→ **Work instructions**
Leave the images behind and copy every record exactly.

──────── Recorded data

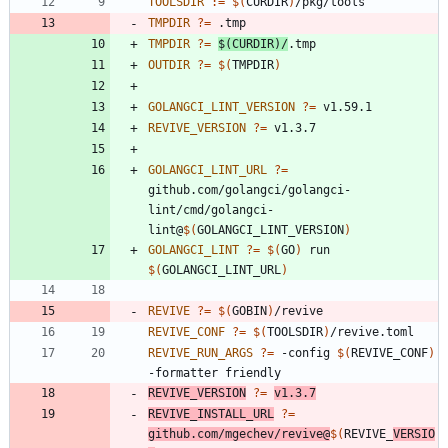
TOOLSDIR
:=
$(
CURDIR
)
TMPDIR
?=
TMPDIR
?=
$(
CURDIR
)
/
OUTDIR
?=
$(
TMPDIR
)
GOLANGCI_LINT_VERSION
?=
REVIVE_VERSION
?=
GOLANGCI_LINT_URL
?=
github.com/golangci/golangci-
lint/cmd/golangci-
lint@
$(
GOLANGCI_LINT_VERSION
)
GOLANGCI_LINT
?=
$(
GO
)
 run 
$(
GOLANGCI_LINT_URL
)
REVIVE
?=
$(
GOBIN
)
REVIVE_CONF
?=
$(
TOOLSDIR
)
REVIVE_RUN_ARGS
?=
 -config 
$(
REVIVE_CONF
)
REVIVE_VERSION
?=
v1.3.7
REVIVE_INSTALL_URL
?=
github.com/mgechev/revive@
$(
REVIVE_
VERSIO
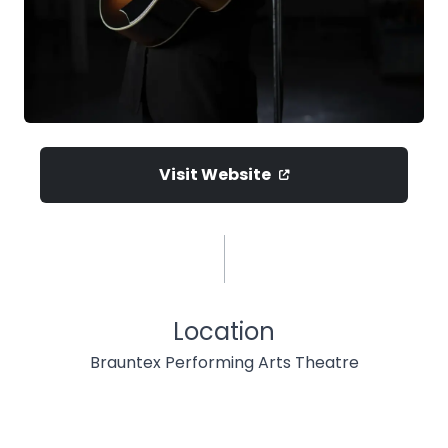
Visit Website
Location
Brauntex Performing Arts Theatre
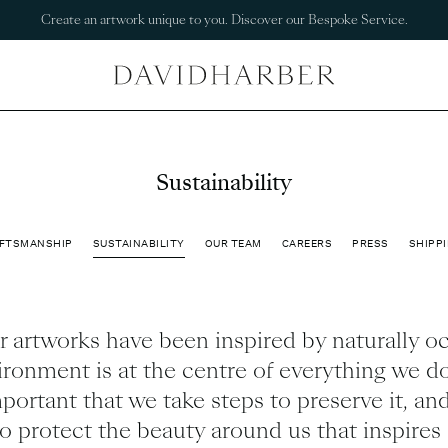
Create an artwork unique to you. Discover our Bespoke Service.
Sustainability
FTSMANSHIP
SUSTAINABILITY
OUR TEAM
CAREERS
PRESS
SHIPPI
 artworks have been inspired by naturally o
ronment is at the centre of everything we do
portant that we take steps to preserve it, and
to protect the beauty around us that inspire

────────────────

→ **The completed task**
TOOLSDIR
:=
$(
CURDIR
)
TMPDIR
?=
TMPDIR
?=
$(
CURDIR
)
/
OUTDIR
?=
$(
TMPDIR
)
GOLANGCI_LINT_VERSION
?=
REVIVE_VERSION
?=
GOLANGCI_LINT_URL
?=
github.com/golangci/golangci-
lint/cmd/golangci-
lint@
$(
GOLANGCI_LINT_VERSION
)
GOLANGCI_LINT
?=
$(
GO
)
 run 
$(
GOLANGCI_LINT_URL
)
REVIVE
?=
$(
GOBIN
)
REVIVE_CONF
?=
$(
TOOLSDIR
)
REVIVE_RUN_ARGS
?=
 -config 
$(
REVIVE_CONF
)
REVIVE_VERSION
?=
v1.3.7
REVIVE_INSTALL_URL
?=
github.com/mgechev/revive@
$(
REVIVE_
VERSIO
Visit Website
Location
Brauntex Performing Arts Theatre
Create an artwork unique to you. Discover our Bespoke Service.
Sustainability
FTSMANSHIP
SUSTAINABILITY
OUR TEAM
CAREERS
PRESS
SHIPPI
 artworks have been inspired by naturally o
ronment is at the centre of everything we do
portant that we take steps to preserve it, and
to protect the beauty around us that inspire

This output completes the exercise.